After completing the risk assessment, list the preventive measures needed in order of priority, then take action, involving the workers and their representatives in the process. Actions should be focused on preventive measures (to stop the accident or ill health occurring in the first place), but consideration should also be given to measures to minimize harm in the event of an accident, ill health, or emergency.
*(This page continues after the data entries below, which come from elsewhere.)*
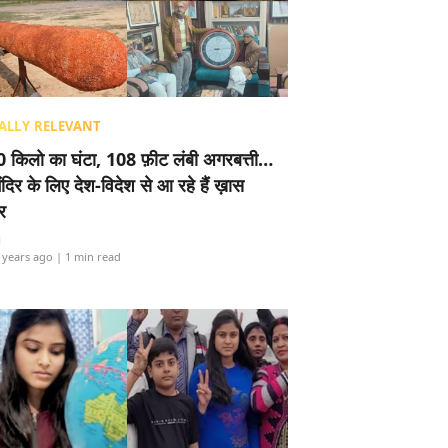
ALLY RELEVANT
 किलो का घंटा, 108 फ़ीट लंबी अगरबत्ती…
ंदिर के लिए देश-विदेश से आ रहे हैं ख़ास
र
i
 years ago
| 1 min read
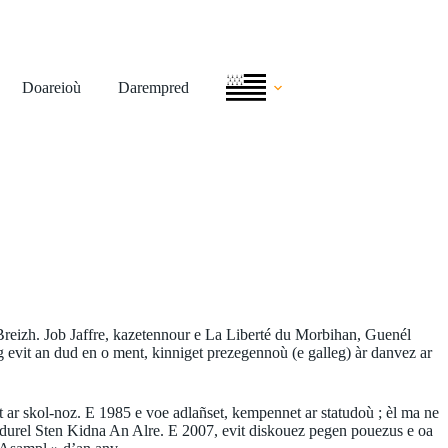
Doareioù
Darempred
reizh. Job Jaffre, kazetennour e La Liberté du Morbihan, Guenél
 evit an dud en o ment, kinniget prezegennoù (e galleg) àr danvez ar
 ar skol-noz. E 1985 e voe adlañset, kempennet ar statudoù ; èl ma ne
adurel Sten Kidna An Alre. E 2007, evit diskouez pegen pouezus e oa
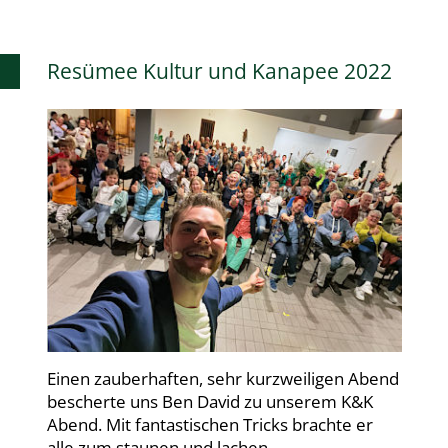
Resümee Kultur und Kanapee 2022
Einen zauberhaften, sehr kurzweiligen Abend
bescherte uns Ben David zu unserem K&K
Abend. Mit fantastischen Tricks brachte er
alle zum staunen und lachen.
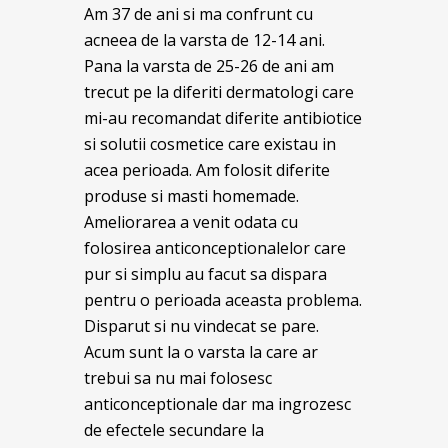
Am 37 de ani si ma confrunt cu
acneea de la varsta de 12-14 ani.
Pana la varsta de 25-26 de ani am
trecut pe la diferiti dermatologi care
mi-au recomandat diferite antibiotice
si solutii cosmetice care existau in
acea perioada. Am folosit diferite
produse si masti homemade.
Ameliorarea a venit odata cu
folosirea anticonceptionalelor care
pur si simplu au facut sa dispara
pentru o perioada aceasta problema.
Disparut si nu vindecat se pare.
Acum sunt la o varsta la care ar
trebui sa nu mai folosesc
anticonceptionale dar ma ingrozesc
de efectele secundare la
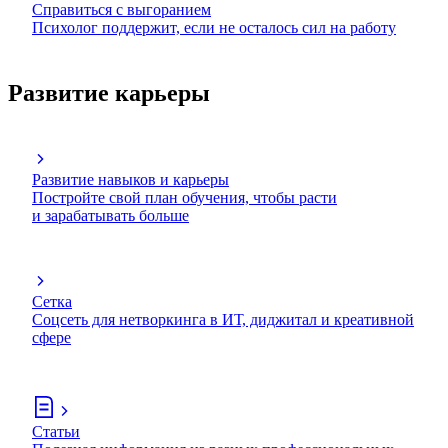
Справиться с выгоранием
Психолог поддержит, если не осталось сил на работу
Развитие карьеры
Развитие навыков и карьеры
Постройте свой план обучения, чтобы расти
и зарабатывать больше
Сетка
Соцсеть для нетворкинга в ИТ, диджитал и креативной
сфере
Статьи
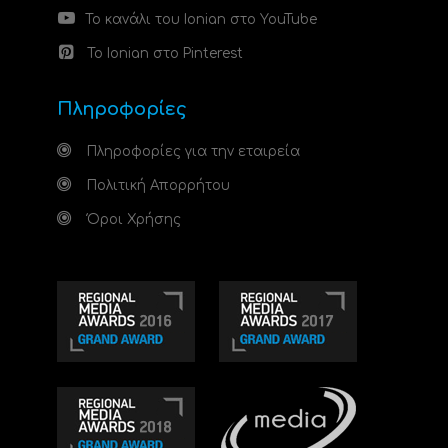
Το κανάλι του Ionian στο YouTube
Το Ionian στο Pinterest
Πληροφορίες
Πληροφορίες για την εταιρεία
Πολιτική Απορρήτου
Όροι Χρήσης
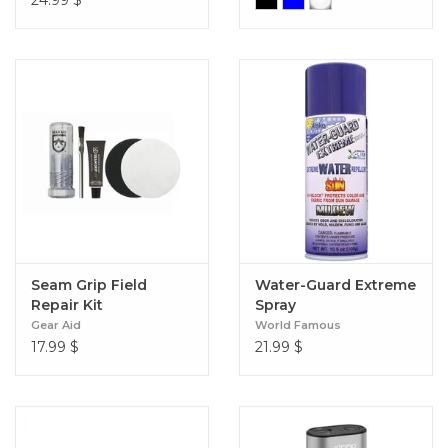
24.99
$
Seam Grip Field
Water-Guard Extreme
Repair Kit
Spray
Gear Aid
World Famous
17.99
$
21.99
$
As part of preventive actions, it is important to ensure that all workers receive appropriate information, education, and training. Provide good documentation of hazards and risks discovered, of groups harmed most often and the kind of injury, of measures to improve OSH and avoid the specific hazards and risks and their effectiveness.
When considering preventive actions, look at the following points:

  • Workplace
  • Work equipment (e.g. the vehicle)
  • Worker
  • Work management

Safety Measures for Safe Construction Site

  • Establish a traffic plan for the site.
  • Ensure all visiting drivers report to site management before entering the site.
  • Ensure that vehicles and pedestrians are segregated where possible.
  • Check that the layout of routes is appropriate for vehicle and pedestrian activities. Where possible segregate pedestrian and vehicle traffic routes. Provide a physical barrier to achieve the segregation. If not, adequate warnings must be in place. Ensure there are suitable pedestrian crossing points on vehicle routes.
  • Avoid the need for reversing by: better design of the workplace; if unavoidable, use safe systems of work for reversing, and, where risks cannot be eliminated by other means, and provide and use a trained signaler to assist the vehicle driver.
  • Consider introducing a one -way traffic system to reduce the risk of collisions.
  • Check that vehicle traffic routes are suitable for the types and quantity of vehicles that use them. Ensure they are wide enough and that floor and road surfaces are kept in good condition. Remove obstructions where possible, otherwise, make sure they are clearly visible. Avoid including sharp bends in road layouts. Provide suitable fixed mirrors at blind corners.
  • Check that suitable safety features are provided. Direction, speed limit and priority signs may be needed. Determine whether physical speed restrictions such as speed bumps are necessary. Edges of loading bays, pits etc. must be clearly marked and fitted with a barrier if possible.
  • Put in clear road markings.
  • Take steps to improve visibility, for example, by the installation of mirrors.
  • Where necessary, install speed ramps and warning signs.
  • Provide supportive structures where necessary to prevent collapse and to prevent vehicles running of the roadway.
  • Check that lighting and visibility provide safe passage through the work site (both inside and outside). Potential hazards, e.g. road junctions, pedestrians and obstructions must be clearly visible.
  • Ensure that traffic routes are safe.

Safe Vehicles for Construction Site:

  • Ensure that a safe and suitable vehicle is being used.
  • Vehicles should be purchased with appropriate safety features and comply with required standards.
  • Carry out regular inspections and maintenance on all vehicles
  • Apply speed limiter on vehicles where necessary
  • Apply control systems to prevent vehicles from moving when fork lift trucks are loading or unloading.
  • Apply radar sensors to warn drivers if reversing too near to an object where necessary.
  • Ensure that loads are properly secure.
  • Check that there is a safe means of access to and exit from the vehicle.
  • Check whether the vehicle requires audible warning devices e.g. on reversing lorries, and flashing beacons on vehicles to increase their visibility.
  • Check whether the driver has adequate protection against overturning or being hit by falling objects. Apply rollover protective systems ROPS and falling-object protective structures FOPS to protect the driver where necessary.